#### [What to work on]
Copy out each line of the data that includes the string "octobre".

#### [Material shown]
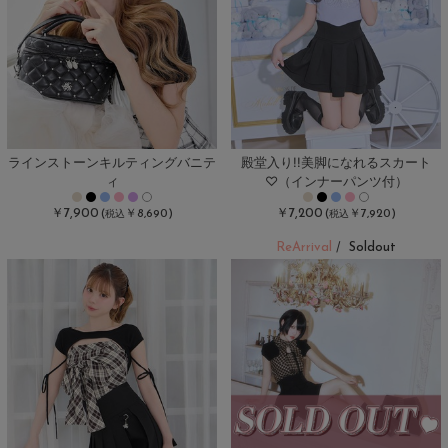
ラインストーンキルティングバニテ
殿堂入り!!美脚になれるスカート
ィ
♡（インナーパンツ付）
￥7,900
￥7,200
(
￥8,690)
(
￥7,920)
税込
税込
ReArrival
Soldout
/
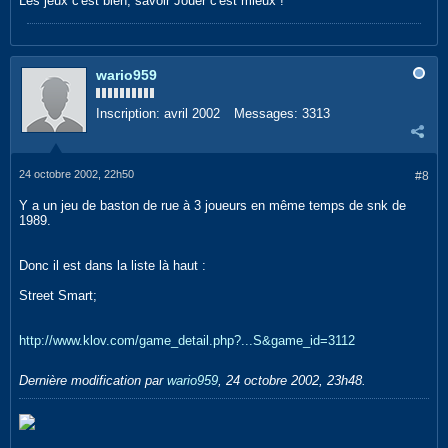
Les jeux c'est bien, savoir Jouer c'est mieux !
wario959
Inscription:
avril 2002
Messages:
3313
24 octobre 2002, 22h50
#8
Y a un jeu de baston de rue à 3 joueurs en même temps de snk de
1989.
Donc il est dans la liste là haut :
Street Smart;
http://www.klov.com/game_detail.php?...S&game_id=3112
Dernière modification par
wario959
,
24 octobre 2002, 23h48
.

#### [Result for this task]
24 octobre 2002, 22h50
24 octobre 2002, 23h48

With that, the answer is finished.